Humboldt County is the country’s cannabis epicenter, and Honsal walked the court through California’s long experiment with legalization. Proposition 215, SB 420, Proposition 64, and the criminal activity that has trailed the industry at every step. The list he gave was not abstract: labor trafficking, human trafficking, drug trafficking, environmental crimes, robbery, theft, assault, sexual assault, child neglect, trespassing, and, in several instances, homicide. Legalization, he testified, had not driven that conduct out of the market. It had grown up alongside it.

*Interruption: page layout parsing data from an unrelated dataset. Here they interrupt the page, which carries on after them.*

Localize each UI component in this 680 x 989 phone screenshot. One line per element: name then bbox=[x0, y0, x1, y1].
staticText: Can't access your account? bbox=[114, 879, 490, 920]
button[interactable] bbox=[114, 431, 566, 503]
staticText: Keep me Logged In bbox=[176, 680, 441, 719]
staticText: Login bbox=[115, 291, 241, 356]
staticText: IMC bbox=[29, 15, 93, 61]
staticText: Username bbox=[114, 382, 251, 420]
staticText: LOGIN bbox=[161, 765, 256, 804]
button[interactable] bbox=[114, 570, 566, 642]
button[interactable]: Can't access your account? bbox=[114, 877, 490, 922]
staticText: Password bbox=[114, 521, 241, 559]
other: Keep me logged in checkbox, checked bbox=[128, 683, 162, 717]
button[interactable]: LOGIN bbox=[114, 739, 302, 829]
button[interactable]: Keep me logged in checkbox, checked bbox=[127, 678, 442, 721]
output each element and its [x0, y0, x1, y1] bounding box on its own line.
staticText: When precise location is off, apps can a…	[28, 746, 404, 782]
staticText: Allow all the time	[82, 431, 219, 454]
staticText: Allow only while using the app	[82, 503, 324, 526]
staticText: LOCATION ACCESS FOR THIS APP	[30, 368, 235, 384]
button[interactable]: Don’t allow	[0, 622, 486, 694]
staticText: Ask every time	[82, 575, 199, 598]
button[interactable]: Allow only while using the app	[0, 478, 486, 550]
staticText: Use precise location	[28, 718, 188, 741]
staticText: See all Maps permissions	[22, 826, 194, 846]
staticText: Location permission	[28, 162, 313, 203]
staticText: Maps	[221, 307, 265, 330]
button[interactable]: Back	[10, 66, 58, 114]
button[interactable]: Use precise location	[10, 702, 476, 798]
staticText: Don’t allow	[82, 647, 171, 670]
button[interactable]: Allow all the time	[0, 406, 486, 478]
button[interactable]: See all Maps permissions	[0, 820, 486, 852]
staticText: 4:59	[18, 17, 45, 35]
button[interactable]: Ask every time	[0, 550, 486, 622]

He explained why. As wholesale prices collapse and the costs of testing, taxation, and compliance mount, licensed cultivators are left at a structural disadvantage to illegal operators who bear none of it, and the illicit black market has escalated rather than receded.
Behind much of it, Honsal testified, stands organized crime. He named MS-13, the Sinaloa Cartel, and Chinese and Bulgarian criminal organizations operating inside his county—groups for whom California’s marijuana industry has become a foothold, not a casualty.
When asked directly if legalization has historically reduced crime, the sheriff was clear: “No.” To support his point, he pointed out that in his own jail, approximately 20% of inmates previously had mental health issues. He noted, however, that this figure has increased to about 50% over the last twenty years.
The government’s cross-examination sought to make Humboldt a special case, an outlier whose conditions could not be generalized, and to confine the sheriff’s expertise to his own jurisdiction. On redirect, the states asked whether he keeps in contact with law enforcement elsewhere. He does. In Oregon, Idaho, and Oklahoma, the last of which, he said, is living through a “green rush” of its own.
Today marked the last day of the hearing. A final recommendation from the judge will likely come in August.